Patrick Thierny’s worst accusations were one by one proven fraudulent. After ten bad years, Napoleon Chagnon’s name was more or less cleared. The question whether Napoleon Chagnon was guilty of criminal behavior has been answered and the answer is a firm no. The question that remains is: Why did the accusations stick so well? What made Napoleon Chagnon such a plausible villain? 

In 2000, Napoleon Chagnon had been controversial in anthropological circles for several decades. The origin of the controversies were the reports from Chagnon that the Yanomamö waged war, a lot of war. According to Chagnon’s calculations about 30 percent of Yanomamö men and 10 percent of women died from human violence. Chagnon asked the Yanomamö what the wars were about, and got the answer that they were about women

. The Yanomamö had the habit of stealing each others’ women for polygynous unions, people got angry and circles of revenge started.

In his autobiography Noble Savages in 2013, Napoleon Chagnon reports that other anthropologists objected strongly to his findings. It couldn’t be that the Yanomamö made war over women, they claimed, because humans only make war over resources. Surely the Yanomamö lacked meat! Still in 2014, Chagnon seemed to be a bit surprised over his colleagues’ fact resistance. The Yanomamö were obviously well-fed and they obviously made war, what was the issue?

Napoleon Chagnon was a great fieldworker and a very gifted writer. But he was not deeply into theory. I get the impression that he never understood how his observations smashed the foundation of the edifice of social science that had been so carefully built since the 19th century. 

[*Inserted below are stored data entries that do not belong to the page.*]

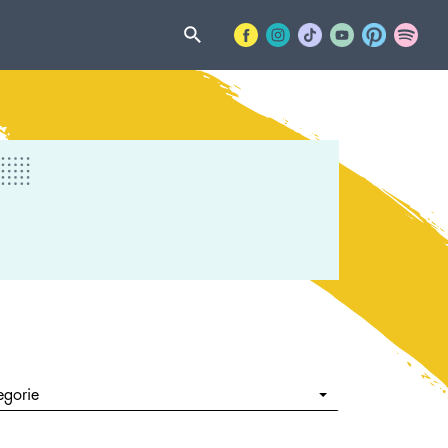
egorie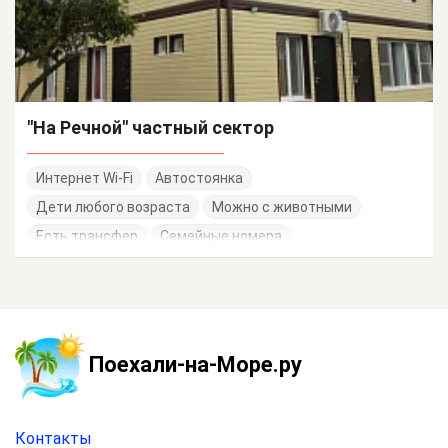
"На Речной" частный сектор
Интернет Wi-Fi
Автостоянка
Дети любого возраста
Можно с животными
Есть трансфер
Семейные номера
Поехали-на-Море.ру
Контакты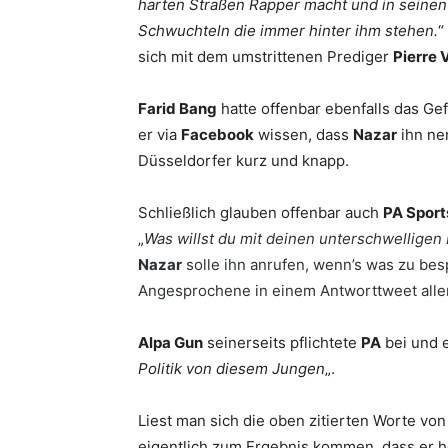
harten Straßen Rapper macht und in seinen
Schwuchteln die immer hinter ihm stehen.
“
sich mit dem umstrittenen Prediger
Pierre 
Farid Bang
hatte offenbar ebenfalls das Gef
er via
Facebook
wissen, dass
Nazar
ihn ne
Düsseldorfer kurz und knapp.
Schließlich glauben offenbar auch
PA Sport
„
W
as willst du mit deinen unterschwellig
Nazar
solle ihn anrufen, wenn’s was zu be
Angesprochene in einem Antworttweet alle
Alpa Gun
seinerseits pflichtete
PA
bei und e
Politik von diesem Jungen
„.
Liest man sich die oben zitierten Worte vo
eigentlich zum Ergebnis kommen, dass er h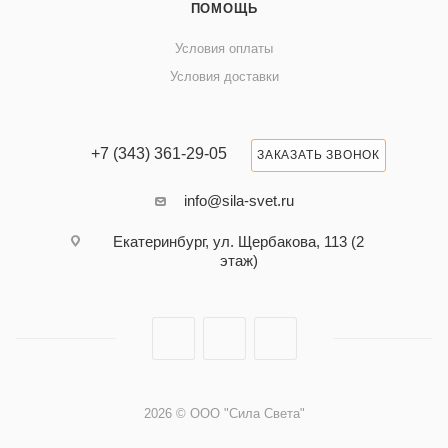
ПОМОЩЬ
Условия оплаты
Условия доставки
+7 (343) 361-29-05
ЗАКАЗАТЬ ЗВОНОК
info@sila-svet.ru
Екатеринбург, ул. Щербакова, 113 (2
этаж)
2026 © ООО "Сила Света"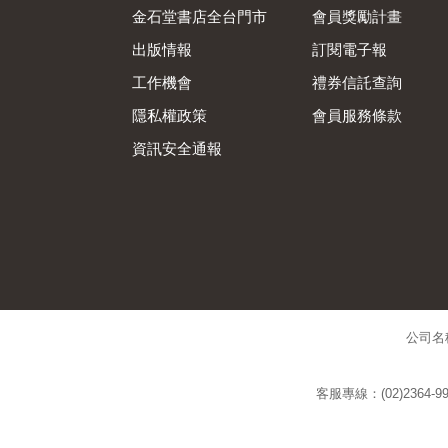
金石堂書店全台門市
會員獎勵計畫
出版情報
訂閱電子報
工作機會
禮券信託查詢
隱私權政策
會員服務條款
資訊安全通報
公司名
客服專線：(02)2364-99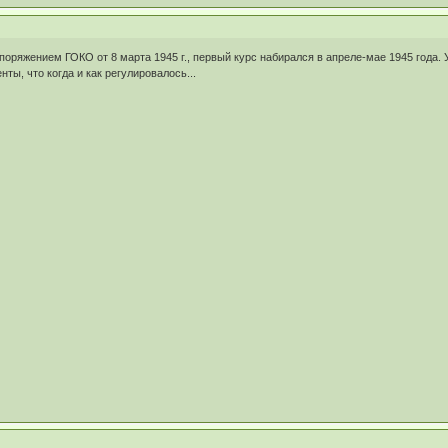
поряжением ГОКО от 8 марта 1945 г., первый курс набирался в апреле-мае 1945 год
ты, что когда и как регулировалось...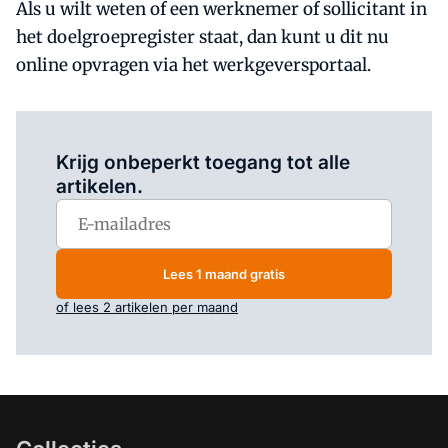
Als u wilt weten of een werknemer of sollicitant in
het doelgroepregister staat, dan kunt u dit nu
online opvragen via het werkgeversportaal.
Log in
om dit artikel te lezen.
Krijg onbeperkt toegang tot alle
artikelen.
Lees 1 maand gratis
of lees 2 artikelen per maand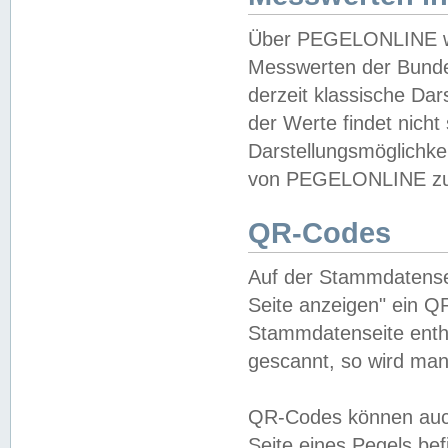
Über PEGELONLINE wer
Messwerten der Bundes
derzeit klassische Da
der Werte findet nicht 
Darstellungsmöglichkei
von PEGELONLINE zu 
QR-Codes
Auf der Stammdatensei
Seite anzeigen" ein Q
Stammdatenseite enthä
gescannt, so wird man
QR-Codes können auc
Seite eines Pegels be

What Chagnon reported about, was a people living in a pre-Malthusian condition. That condition simply doesn’t exist in the theoretical framework we have inherited from the 19th century. The 19th century was itself heavily Malthusian. The population expanded rapidly and people had to work hard and be creative to find ways to feed themselves. Wherever one looked in the 19th century, there were men and women extremely busy, and extremely preoccupied, with feeding themselves and their children. So that was what most 19th century thinkers thought of human nature: Man’s life centered around making a living. For the lower classes, the opportunity to eat. For the higher classes, the mysterious drive to amass unlimited material resources.

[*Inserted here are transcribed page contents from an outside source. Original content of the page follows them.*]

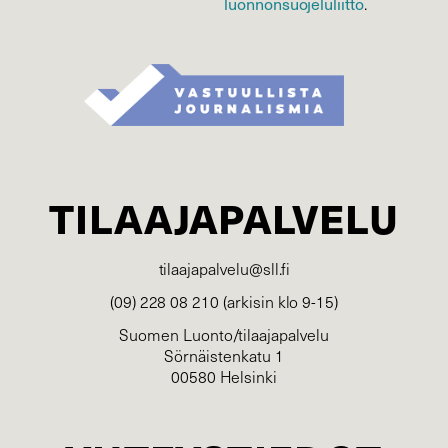
luonnonsuojelu­liitto
.
TILAAJAPALVELU
tilaajapalvelu@sll.fi
(09) 228 08 210 (arkisin klo 9-15)
Suomen Luonto/tilaajapalvelu
Sörnäistenkatu 1
00580 Helsinki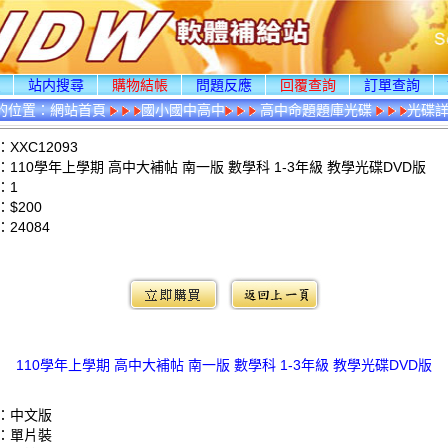
頁
站内搜尋
購物結帳
問題反應
回覆查詢
訂單查詢
的位置：
網站首頁
國小國中高中
高中命題題庫光碟
光碟
XXC12093
110學年上學期 高中大補帖 南一版 數學科 1-3年級 教學光碟DVD版
：1
$200
：
24084
：
110學年上學期 高中大補帖 南一版 數學科 1-3年級 教學光碟DVD版
：中文版
：單片裝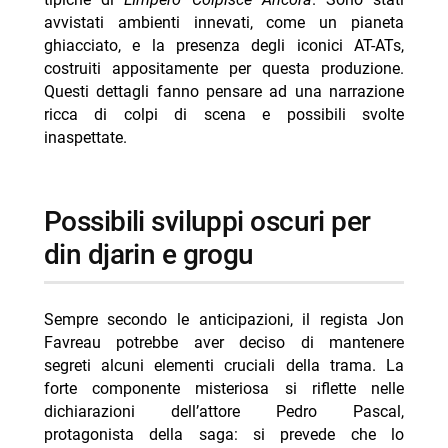
avvistati ambienti innevati, come un pianeta
ghiacciato, e la presenza degli iconici AT-ATs,
costruiti appositamente per questa produzione.
Questi dettagli fanno pensare ad una narrazione
ricca di colpi di scena e possibili svolte
inaspettate.
possibili sviluppi oscuri per
din djarin e grogu
Sempre secondo le anticipazioni, il regista Jon
Favreau potrebbe aver deciso di mantenere
segreti alcuni elementi cruciali della trama. La
forte componente misteriosa si riflette nelle
dichiarazioni dell’attore Pedro Pascal,
protagonista della saga: si prevede che lo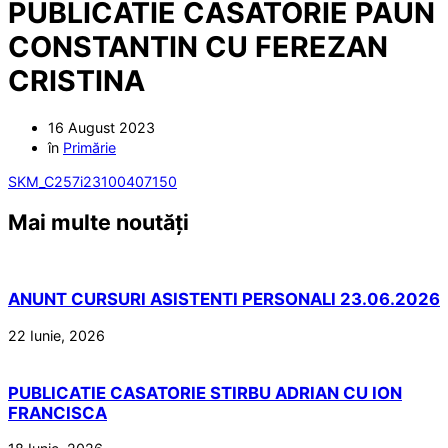
PUBLICATIE CASATORIE PAUN
CONSTANTIN CU FEREZAN
CRISTINA
16 August 2023
în
Primărie
SKM_C257i23100407150
Mai multe noutăți
ANUNT CURSURI ASISTENTI PERSONALI 23.06.2026
22 Iunie, 2026
PUBLICATIE CASATORIE STIRBU ADRIAN CU ION
FRANCISCA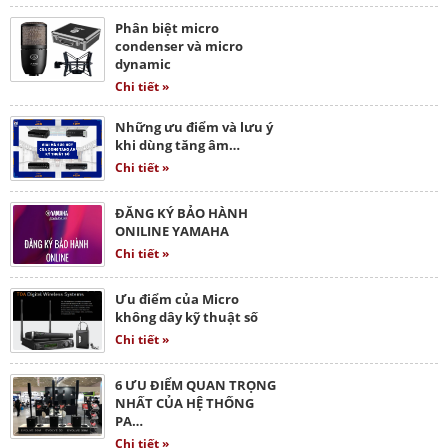
Phân biệt micro
condenser và micro
dynamic
Chi tiết »
Những ưu điểm và lưu ý
khi dùng tăng âm…
Chi tiết »
ĐĂNG KÝ BẢO HÀNH
ONILINE YAMAHA
Chi tiết »
Ưu điểm của Micro
không dây kỹ thuật số
Chi tiết »
6 ƯU ĐIỂM QUAN TRỌNG
NHẤT CỦA HỆ THỐNG
PA…
Chi tiết »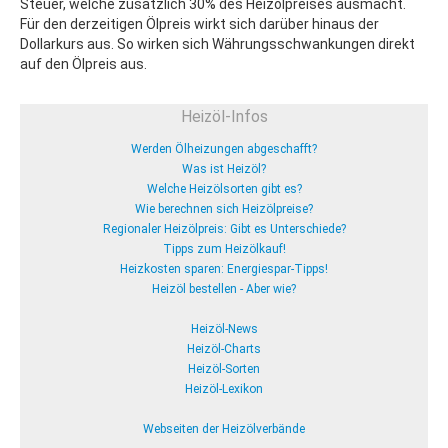
Steuer, welche zusätzlich 30% des Heizölpreises ausmacht.
Für den derzeitigen Ölpreis wirkt sich darüber hinaus der
Dollarkurs aus. So wirken sich Währungsschwankungen direkt
auf den Ölpreis aus.
Heizöl-Infos
Werden Ölheizungen abgeschafft?
Was ist Heizöl?
Welche Heizölsorten gibt es?
Wie berechnen sich Heizölpreise?
Regionaler Heizölpreis: Gibt es Unterschiede?
Tipps zum Heizölkauf!
Heizkosten sparen: Energiespar-Tipps!
Heizöl bestellen - Aber wie?
Heizöl-News
Heizöl-Charts
Heizöl-Sorten
Heizöl-Lexikon
Webseiten der Heizölverbände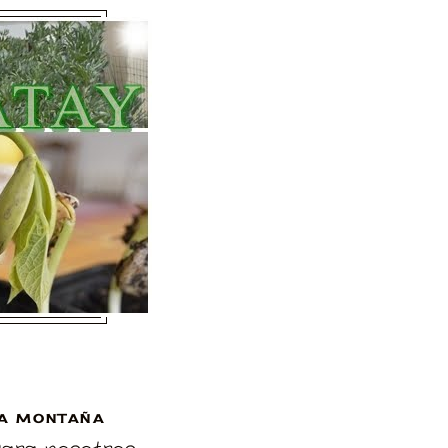
A MONTAÑA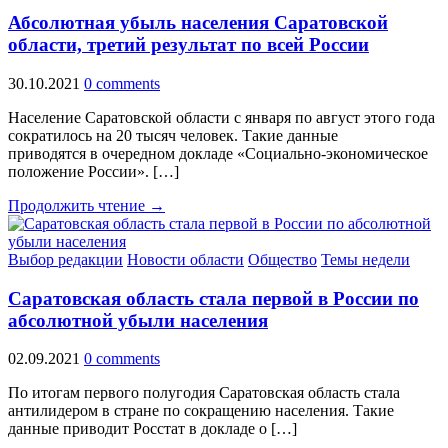
Абсолютная убыль населения Саратовской
области, третий результат по всей России
30.10.2021
0 comments
Население Саратовской области с января по август этого года
сократилось на 20 тысяч человек. Такие данные
приводятся в очередном докладе «Социально-экономическое
положение России». […]
Продолжить чтение →
Выбор редакции
Новости области
Общество
Темы недели
Саратовская область стала первой в России по
абсолютной убыли населения
02.09.2021
0 comments
По итогам первого полугодия Саратовская область стала
антилидером в стране по сокращению населения. Такие
данные приводит Росстат в докладе о […]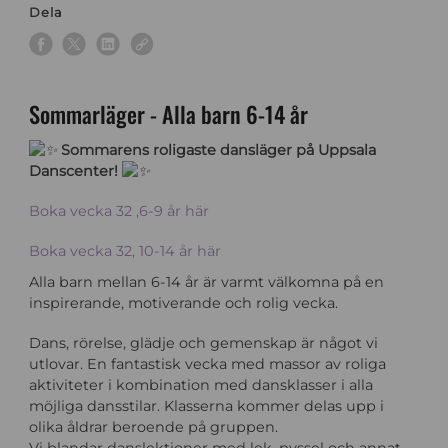
Dela
Sommarläger - Alla barn 6-14 år
Sommarens roligaste dansläger på Uppsala
Danscenter!
Boka vecka 32 ,6-9 år här
Boka vecka 32, 10-14 år här
Alla barn mellan 6-14 år är varmt välkomna på en
inspirerande, motiverande och rolig vecka.
Dans, rörelse, glädje och gemenskap är något vi
utlovar. En fantastisk vecka med massor av roliga
aktiviteter i kombination med dansklasser i alla
möjliga dansstilar. Klasserna kommer delas upp i
olika åldrar beroende på gruppen.
Vi blandar danslektioner med lek, pyssel och annat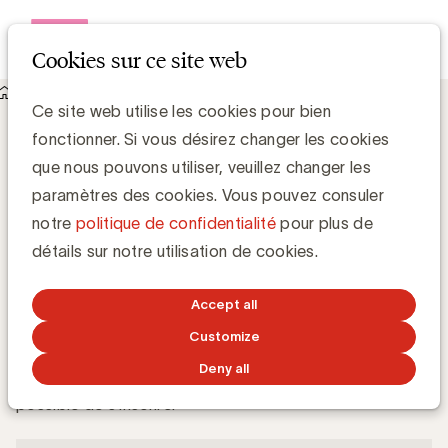
Open me
Cookies sur ce site web
Academy
60 minutes detail page
Agentic AI in search
Ce site web utilise les cookies pour bien
fonctionner. Si vous désirez changer les cookies
marketing
que nous pouvons utiliser, veuillez changer les
paramètres des cookies. Vous pouvez consuler
vendredi 3 avril 2026 de 12:00 à 13:00
notre
politique de confidentialité
pour plus de
détails sur notre utilisation de cookies.
Mon inscription
Accept all
La période d'inscription est terminée
Customize
Deny all
La période d'inscription est terminée, il n'est plus
possible de s'inscrire.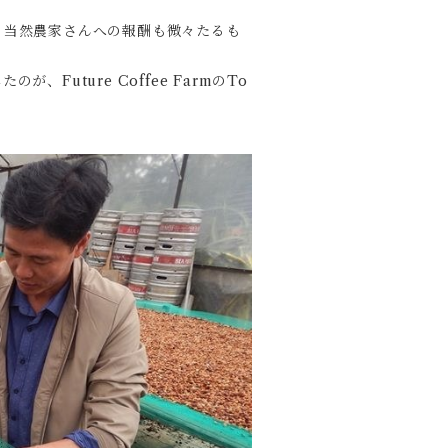
、当然農家さんへの報酬も微々たるも
Future Coffee FarmのTo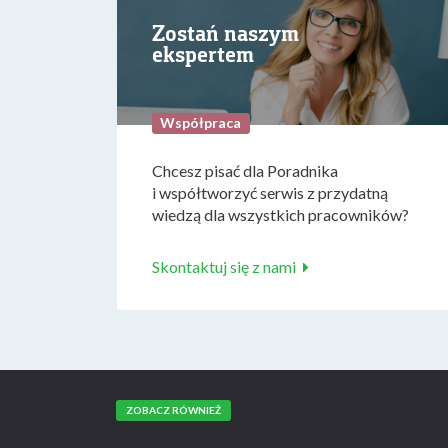
Zostań naszym
ekspertem
Współpraca
Chcesz pisać dla Poradnika
i współtworzyć serwis z przydatną
wiedzą dla wszystkich pracowników?
Skontaktuj się z nami
ZOBACZ RÓWNIEŻ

When Napoleon Chagnon told his Marxist colleagues that the Yanomamö made war over women, the Marxists faced a choice: Either revise the whole foundation of what they thought they knew about humanity. Or declare that Chagnon must have gotten something wrong. They chose the latter. 

As time went by, evidence for Chagnon’s claims became too overwhelming to ignore for most anthropologists. Numerous other anthropologists came to the same conclusions as Chagnon, both before and after his work. From Australia to Papua New Guinea to South America, the same phenomenon has been observed: Men kill each other at high rates in conflicts that center around the distribution of women. 

But the acceptance of those observations have come slowly and gradually. There never was a moment when the scientific community got the information about the pre-Malthusian state of primitive societies and rewrote their history of humanity as a result. 

The obvious reason why the Yanomamö didn’t reach a Malthusian condition was their high level of violence. The Yanomamö simply killed each other efficiently enough to keep populations down. In practice they ran into violent neighbors long before they ran out of land to farm och game to hunt. For security reasons they had to leave large swathes of land as buffers between villages. These buffer lands made excellent hunting and foraging grounds, which helped feed the population, but any tribe that settled these lands more permanently would most probably be raided and killed by neighboring villages.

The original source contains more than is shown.